From 1982 to 1999 Lundberg served as editor in chief of scientific information and multimedia at the American Medical Association, where he was responsible for the organization's 39 medical journals, American Medical News and various Internet products. Lundberg, a frequent radio and television guest and host, is a member of the Institute of Medicine of the National Academy of Sciences and holds academic appointments as a professor at Northwestern and Harvard.
The ceremony will be at 2:30 p.m., May 27, at Meyerhoff Symphony Hall, 1212 Cathedral St.
Antonia Coello Novello, former surgeon general of the U.S. Public Health Service, will speak at the School of Public Health's diploma ceremony at 7:30 p.m., May 26, Meyerhoff Symphony Hall.
Novello was sworn into her post in 1990 and became the first woman and the first Hispanic to hold the position. As surgeon general Novello advised on public health matters such as smoking, AIDS, nutrition and environmental health hazards. Novello is currently a visiting professor in the school's Department of Health Policy and special director for community health policy.
Speaking to the graduates of the School of Nursing will be Patricia A. Grady, director of the National Institute of Nursing Research of the National Institutes of Health. Grady joined NIH in 1988 at the National Institute of Neurological Disease and Stroke, where she later became deputy and acting director.
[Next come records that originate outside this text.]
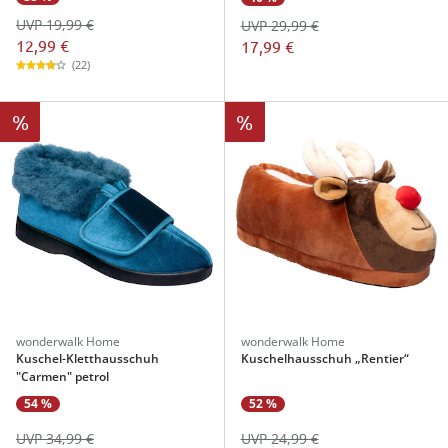
UVP 19,99 €
UVP 29,99 €
12,99 €
17,99 €
(22)
%
%
wonderwalk Home
wonderwalk Home
Kuschel-Kletthausschuh
Kuschelhausschuh „Rentier“
"Carmen" petrol
54 %
52 %
UVP 34,99 €
UVP 24,99 €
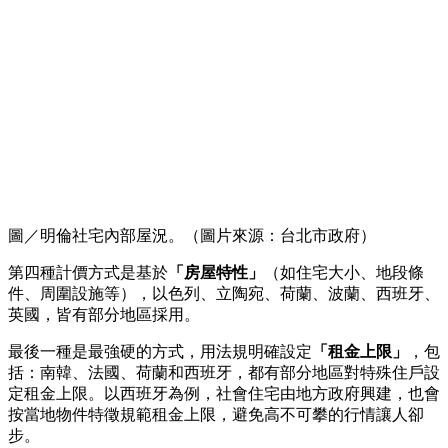
圖／明倫社宅內部屋況。（圖片來源：台北市政府）
第四種計價方式是基於
「房屋特性」
（如住宅大小、地段條
件、周圍設施等），以色列、立陶宛、荷蘭、波蘭、西班牙、
英國，皆有部分地區採用。
最後一種是最強硬的方式，用法規明確設定
「租金上限」
，包
括：南韓、法國、荷蘭和西班牙，都有部分地區對特殊住戶設
定租金上限。以西班牙為例，社會住宅由地方政府興建，也會
按當地物件特徵規範租金上限，避免高不可攀的行情讓人卻
步。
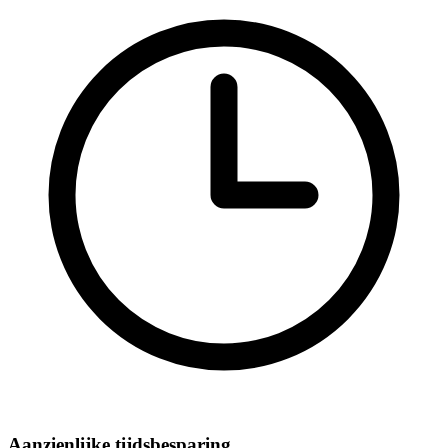
Aanzienlijke tijdsbesparing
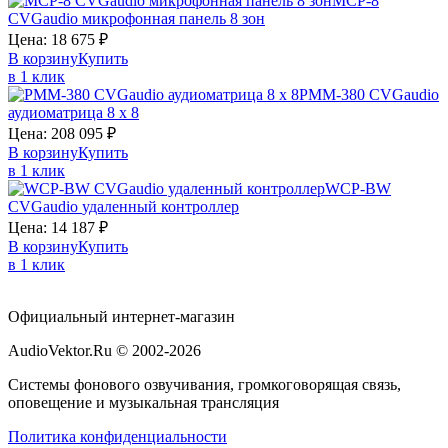
MCP-8
CVGaudio
микрофонная панель 8 зон
Цена:
18 675
₽
В корзину
Купить
в 1 клик
PMM-380
CVGaudio
аудиоматрица 8 х 8
Цена:
208 095
₽
В корзину
Купить
в 1 клик
WCP-BW
CVGaudio
удаленный контроллер
Цена:
14 187
₽
В корзину
Купить
в 1 клик
Официальный интернет-магазин
AudioVektor.Ru © 2002-2026
Системы фонового озвучивания, громкоговорящая связь,
оповещение и музыкальная трансляция
Политика конфиденциальности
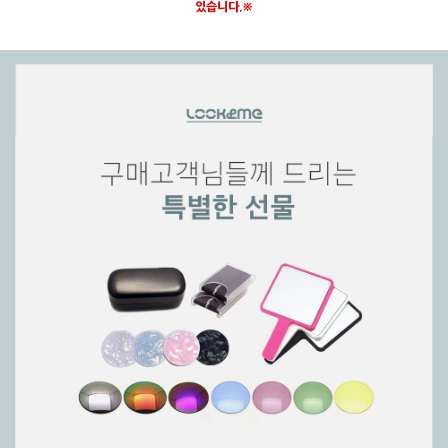
있습니다.※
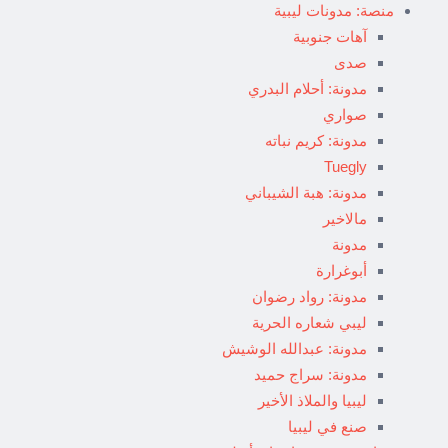
منصة: مدونات ليبية
آهات جنوبية
صدى
مدونة: أحلام البدري
صواري
مدونة: كريم نباته
Tuegly
مدونة: هبة الشيباني
مالاخير
مدونة
أبوغرارة
مدونة: رواد رضوان
ليبي شعاره الحرية
مدونة: عبدالله الوشيش
مدونة: سراج حميد
ليبيا والملاذ الأخير
صنع في ليبيا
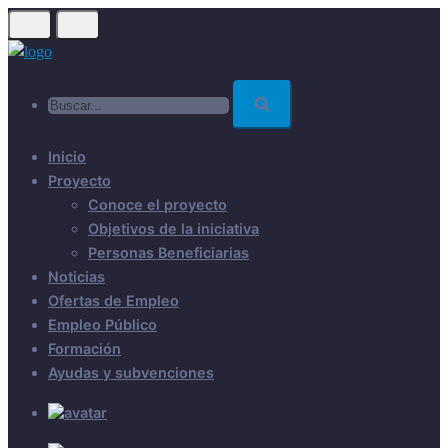
Skip
to
main
Buscar...
content
Inicio
Proyecto
Conoce el proyecto
Objetivos de la iniciativa
Personas Beneficiarias
Noticias
Ofertas de Empleo
Empleo Público
Formación
Ayudas y subvenciones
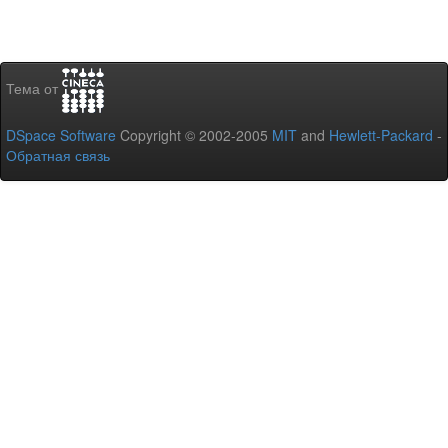
Тема от
DSpace Software
Copyright © 2002-2005
MIT
and
Hewlett-Packard
-
Обратная связь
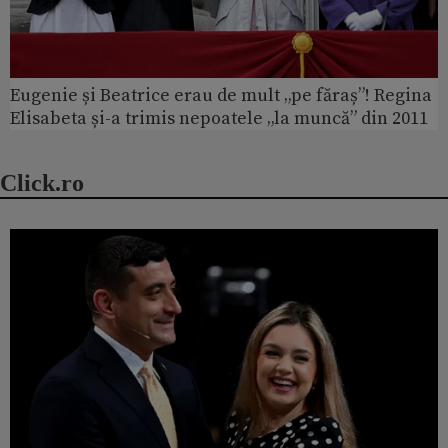
Eugenie și Beatrice erau de mult „pe făraș”! Regina
Elisabeta și-a trimis nepoatele „la muncă” din 2011
Click.ro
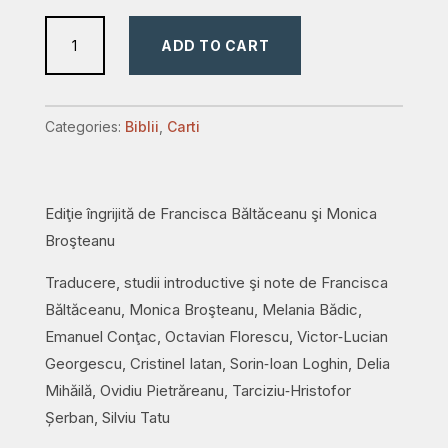
Biblia
ADD TO CART
după
textul
ebraic.
Categories:
Biblii
,
Carti
1
și
2
Ediţie îngrijită de Francisca Băltăceanu şi Monica
Regi
Broşteanu
quantity
Traducere, studii introductive şi note de Francisca
Băltăceanu, Monica Broşteanu, Melania Bădic,
Emanuel Conţac, Octavian Florescu, Victor‑Lucian
Georgescu, Cristinel Iatan, Sorin‑Ioan Loghin, Delia
Mihăilă, Ovidiu Pietrăreanu, Tarciziu‑Hristofor
Șerban, Silviu Tatu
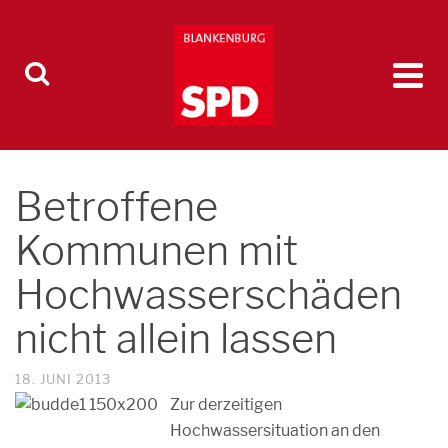
Betroffene
Kommunen mit
Hochwasserschäden
nicht allein lassen
18. JUNI 2013
Zur derzeitigen
Hochwassersituation an den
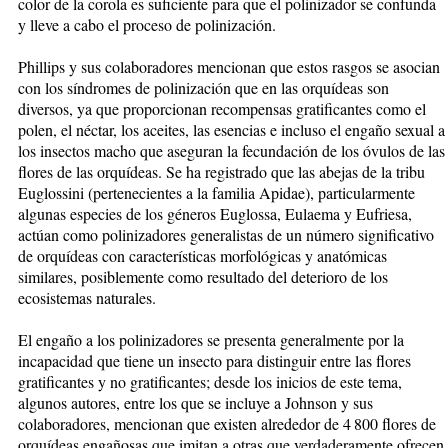
color de la corola es suficiente para que el polinizador se confunda
y lleve a cabo el proceso de polinización.
Phillips y sus colaboradores mencionan que estos rasgos se asocian
con los síndromes de polinización que en las orquídeas son
diversos, ya que proporcionan recompensas gratificantes como el
polen, el néctar, los aceites, las esencias e incluso el engaño sexual a
los insectos macho que aseguran la fecundación de los óvulos de las
flores de las orquídeas. Se ha registrado que las abejas de la tribu
Euglossini (pertenecientes a la familia Apidae), particularmente
algunas especies de los géneros Euglossa, Eulaema y Eufriesa,
actúan como polinizadores generalistas de un número significativo
de orquídeas con características morfológicas y anatómicas
similares, posiblemente como resultado del deterioro de los
ecosistemas naturales.
El engaño a los polinizadores se presenta generalmente por la
incapacidad que tiene un insecto para distinguir entre las flores
gratificantes y no gratificantes; desde los inicios de este tema,
algunos autores, entre los que se incluye a Johnson y sus
colaboradores, mencionan que existen alrededor de 4 800 flores de
orquídeas engañosas que imitan a otras que verdaderamente ofrecen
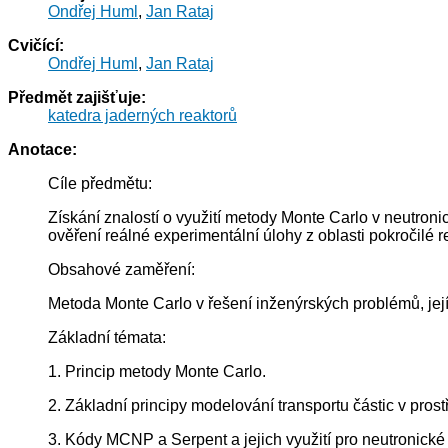
Ondřej Huml
,
Jan Rataj
Cvičící:
Ondřej Huml
,
Jan Rataj
Předmět zajišťuje:
katedra jaderných reaktorů
Anotace:
Cíle předmětu:
Získání znalostí o využití metody Monte Carlo v neutron
ověření reálné experimentální úlohy z oblasti pokročilé r
Obsahové zaměření:
Metoda Monte Carlo v řešení inženýrských problémů, její 
Základní témata:
1. Princip metody Monte Carlo.
2. Základní principy modelování transportu částic v prostř
3. Kódy MCNP a Serpent a jejich využití pro neutronick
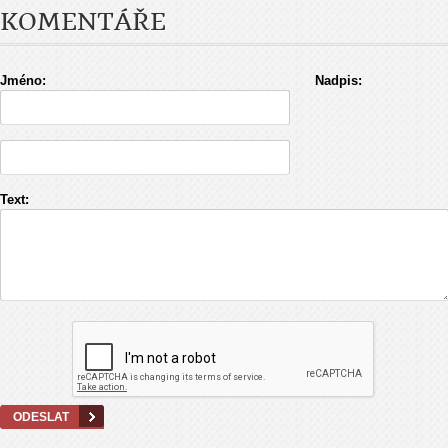
KOMENTÁŘE
Jméno:
Nadpis:
Text:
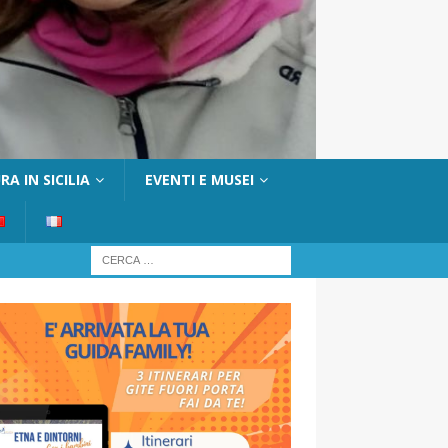
A IN SICILIA
EVENTI E MUSEI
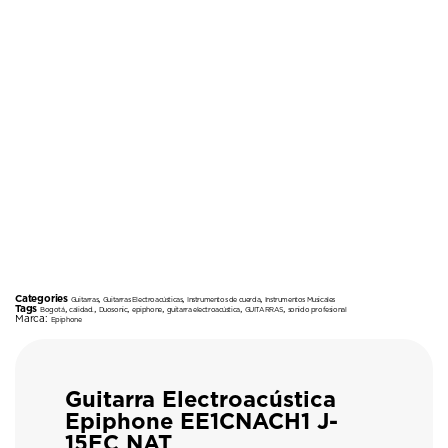
Categories
,
,
,
Guitarras
Guitarras Electroacústicas
Instrumentos de cuerda
Instrumentos Musicales
Tags
,
,
,
,
,
,
Bogotá
calidad.
Duosonic
epiphone
guitarra electroacústica
GUITARRAS
sonido profesional
Marca:
Epiphone
Guitarra Electroacústica
Epiphone EE1CNACH1 J-
15EC NAT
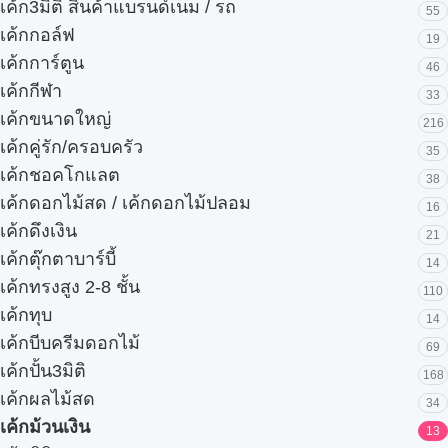
เค้ก3มิติ สินค้าแบรนด์เนม / รถ
55
เค้กกอล์ฟ
19
เค้กการ์ตูน
46
เค้กกีฬา
33
เค้กขนาดใหญ่
216
เค้กคู่รัก/ครอบครัว
35
เค้กชอคโกแลต
38
เค้กดอกไม้สด / เค้กดอกไม้ปลอม
16
เค้กดึงเงิน
21
เค้กตุ๊กตาบาร์บี้
14
เค้กทรงสูง 2-8 ชั้น
110
เค้กทุบ
14
เค้กบีบครีมดอกไม้
69
เค้กปั้น3มิติ
168
เค้กผลไม้สด
34
เค้กม้วนเงิน
13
The ceremony will take place at 4 p.m., May 27, Turner Auditorium.
Grady is a member of several scientific organizations, including the Society of Neuroscience, the American Academy of Neurology and the American Neurological Association. She was elected a fellow of the American Academy of Nursing in 1996.
Sopranist Eileen Farrell will address the Peabody graduates. She also will be presented with the George Peabody Medal for Outstanding Contributions to Music in America. The ceremony will be at 8 p.m., May 27, Miriam A. Friedberg Concert Hall.
Farrell, who has sung on the world's greatest concert stages, first became known in 1942, when radio listeners tuned into the series of programs called Eileen Farrell Sings, on the CBS radio network. A versatile and gifted vocalist, Farrell has performed and recorded songs ranging in style from opera and pop to jazz and blues.
Philanthropist and businessman George Soros will be the speaker at the School of Advanced International Studies diploma award ceremony, which will be held at 3 p.m., May 27, at Constitution Hall,18th and D streets, Washington. A native of Budapest, Soros moved in 1956 to the United States, where he began to amass a large fortune through an international investment fund he both founded and managed.
Soros currently serves as chairman of Soros Fund Management L.L.C., a private investment management firm. He also funds in 31 countries a network of foundations that are dedicated to building and maintaining the infrastructure and institutions of what he calls an "open society." Soros also has founded other institutions such as the Central European University and the International Science Foundation.